What you should do: Where a line holds the word "szent", copy it from the records.

-- Source data follows --

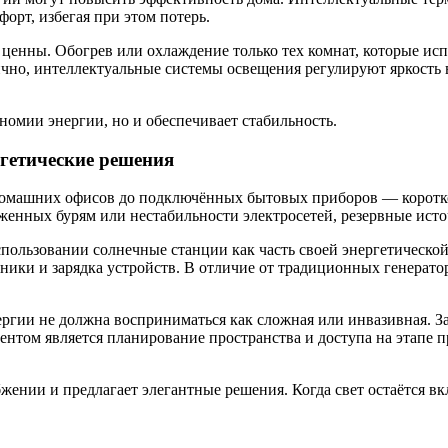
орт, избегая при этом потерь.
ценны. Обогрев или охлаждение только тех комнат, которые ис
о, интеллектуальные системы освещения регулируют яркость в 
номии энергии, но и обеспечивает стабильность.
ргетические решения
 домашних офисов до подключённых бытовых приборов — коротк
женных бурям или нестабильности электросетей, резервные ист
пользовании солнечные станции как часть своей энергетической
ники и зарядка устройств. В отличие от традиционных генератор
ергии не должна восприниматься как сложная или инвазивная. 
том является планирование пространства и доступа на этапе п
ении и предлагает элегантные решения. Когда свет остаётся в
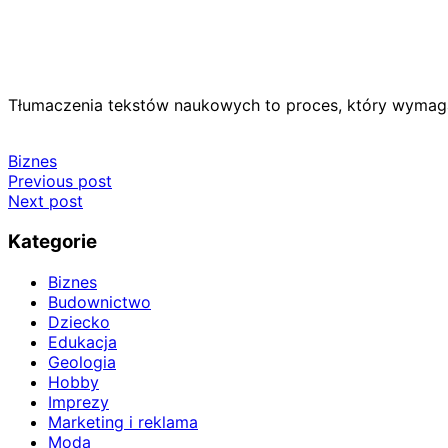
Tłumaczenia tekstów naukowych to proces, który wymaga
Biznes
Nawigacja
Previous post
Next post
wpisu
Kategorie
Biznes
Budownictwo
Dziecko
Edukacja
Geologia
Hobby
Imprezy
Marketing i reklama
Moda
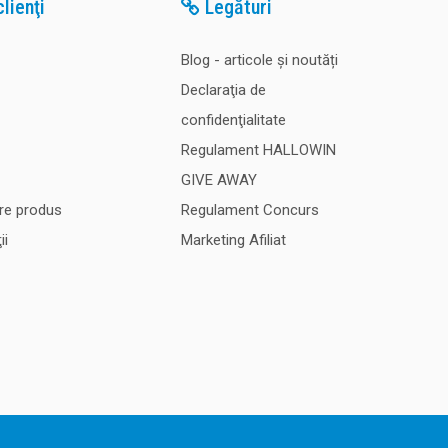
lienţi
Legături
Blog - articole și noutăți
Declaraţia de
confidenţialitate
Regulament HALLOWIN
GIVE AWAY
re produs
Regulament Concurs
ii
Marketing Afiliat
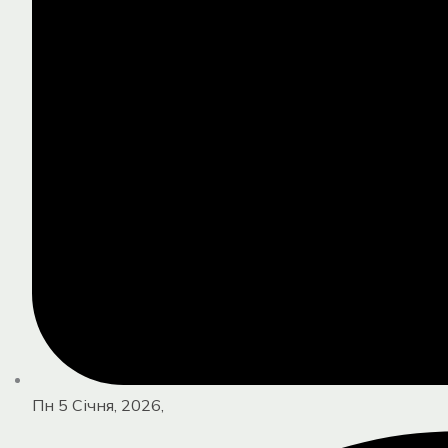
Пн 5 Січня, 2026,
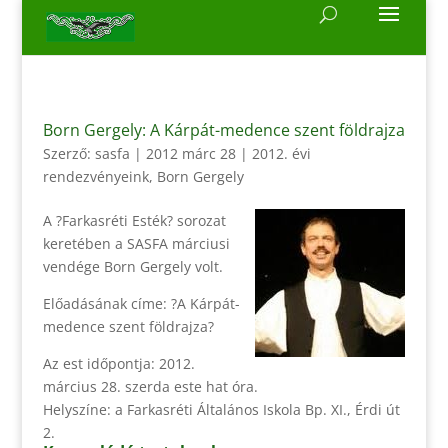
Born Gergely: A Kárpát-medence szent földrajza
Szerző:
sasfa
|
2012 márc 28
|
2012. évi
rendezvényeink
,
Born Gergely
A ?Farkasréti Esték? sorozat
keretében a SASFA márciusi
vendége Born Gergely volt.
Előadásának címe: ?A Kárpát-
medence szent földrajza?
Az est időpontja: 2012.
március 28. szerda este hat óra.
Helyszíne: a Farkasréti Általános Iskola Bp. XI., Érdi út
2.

-- Source data concluded --
-- Source data follows --

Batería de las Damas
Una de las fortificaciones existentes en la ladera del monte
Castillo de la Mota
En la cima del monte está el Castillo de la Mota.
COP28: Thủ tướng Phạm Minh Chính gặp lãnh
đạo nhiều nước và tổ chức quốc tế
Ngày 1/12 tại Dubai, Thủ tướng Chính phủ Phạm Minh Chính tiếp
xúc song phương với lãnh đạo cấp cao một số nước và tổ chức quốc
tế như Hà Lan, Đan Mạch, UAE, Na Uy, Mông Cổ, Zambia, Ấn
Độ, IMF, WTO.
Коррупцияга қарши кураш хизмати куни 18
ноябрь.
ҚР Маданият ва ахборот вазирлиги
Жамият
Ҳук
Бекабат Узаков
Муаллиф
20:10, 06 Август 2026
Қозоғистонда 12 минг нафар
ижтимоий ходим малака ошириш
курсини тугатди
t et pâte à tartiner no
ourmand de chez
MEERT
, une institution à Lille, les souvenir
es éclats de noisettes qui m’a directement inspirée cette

-- Source data concluded --

Result of the exercise:
Born Gergely: A Kárpát-medence szent földrajza
medence szent földrajza?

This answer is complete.